**TASK DIRECTIONS**
Which lines in the records below mention the word "that"? Copy each one out.

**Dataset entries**

^^^^

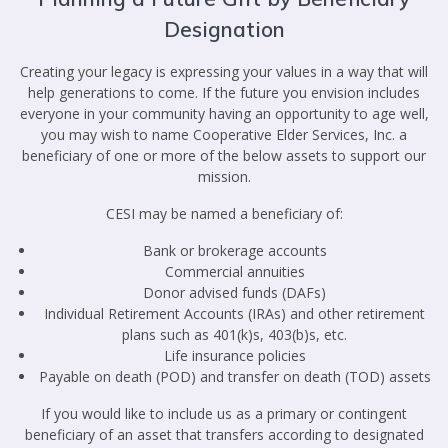
Designation
Creating your legacy is expressing your values in a way that will
help generations to come. If the future you envision includes
everyone in your community having an opportunity to age well,
you may wish to name Cooperative Elder Services, Inc. a
beneficiary of one or more of the below assets to support our
mission.
CESI may be named a beneficiary of:
Bank or brokerage accounts
Commercial annuities
Donor advised funds (DAFs)
Individual Retirement Accounts (IRAs) and other retirement
plans such as 401(k)s, 403(b)s, etc.
Life insurance policies
Payable on death (POD) and transfer on death (TOD) assets
If you would like to include us as a primary or contingent
beneficiary of an asset that transfers according to designated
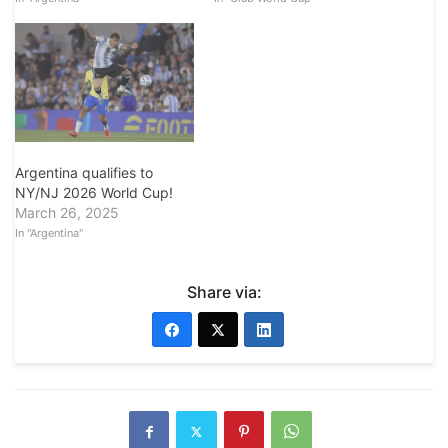
Argentina qualifies to
NY/NJ 2026 World Cup!
March 26, 2025
In "Argentina"
Share via:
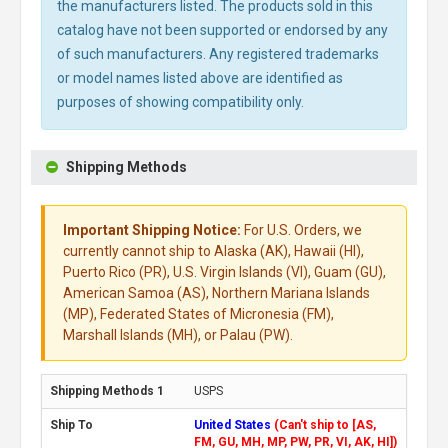
the manufacturers listed. The products sold in this
catalog have not been supported or endorsed by any
of such manufacturers. Any registered trademarks
or model names listed above are identified as
purposes of showing compatibility only.
Shipping Methods
Important Shipping Notice:
For U.S. Orders, we
currently cannot ship to Alaska (AK), Hawaii (HI),
Puerto Rico (PR), U.S. Virgin Islands (VI), Guam (GU),
American Samoa (AS), Northern Mariana Islands
(MP), Federated States of Micronesia (FM),
Marshall Islands (MH), or Palau (PW).
USPS
United States
(Can't ship to [AS,
FM, GU, MH, MP, PW, PR, VI, AK, HI])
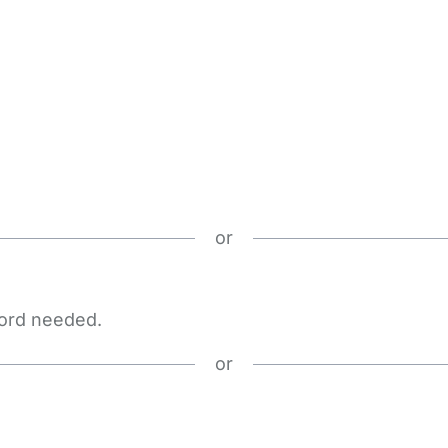
or
word needed.
or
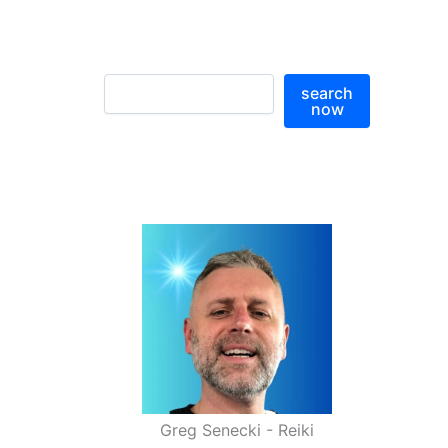
S
search
e
now
a
r
c
h
Greg Senecki - Reiki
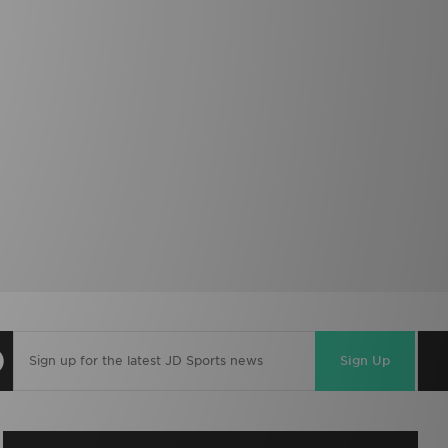
Sign Up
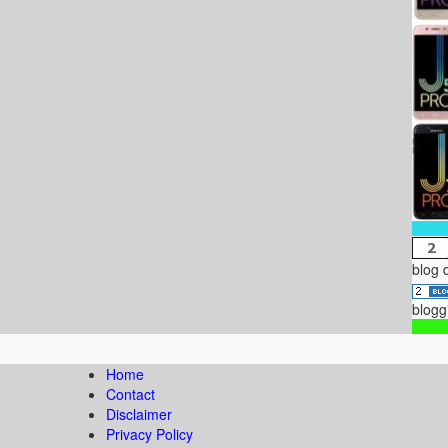
blog 
blogg
Home
Contact
Disclaimer
Privacy Policy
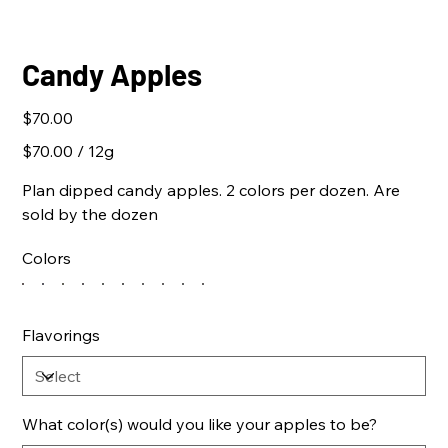
Candy Apples
Price
$70.00
$70.00
$70.00 / 12g
per
12
Grams
Plan dipped candy apples. 2 colors per dozen. Are
sold by the dozen
Colors
Flavorings
What color(s) would you like your apples to be?
Up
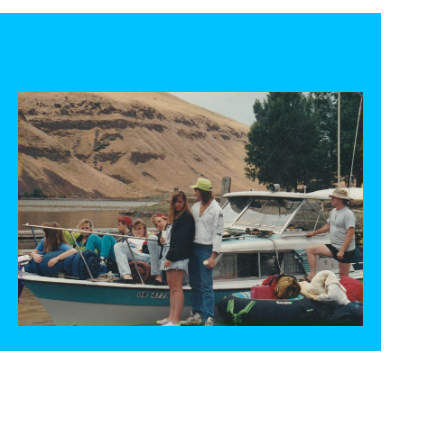
30+ years camping at Philippi park
READ MORE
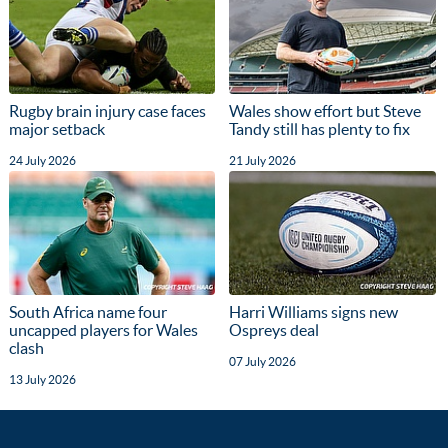
Rugby brain injury case faces
Wales show effort but Steve
major setback
Tandy still has plenty to fix
24 July 2026
21 July 2026
South Africa name four
Harri Williams signs new
uncapped players for Wales
Ospreys deal
clash
07 July 2026
13 July 2026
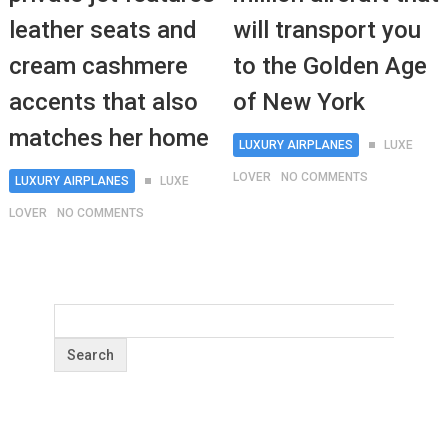
leather seats and
will transport you
cream cashmere
to the Golden Age
accents that also
of New York
matches her home
LUXURY AIRPLANES
LUXE
LOVER
NO COMMENTS
LUXURY AIRPLANES
LUXE
LOVER
NO COMMENTS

^^^^

**ANSWER BOX**
Creating your legacy is expressing your values in a way that will
beneficiary of an asset that transfers according to designated
accents that also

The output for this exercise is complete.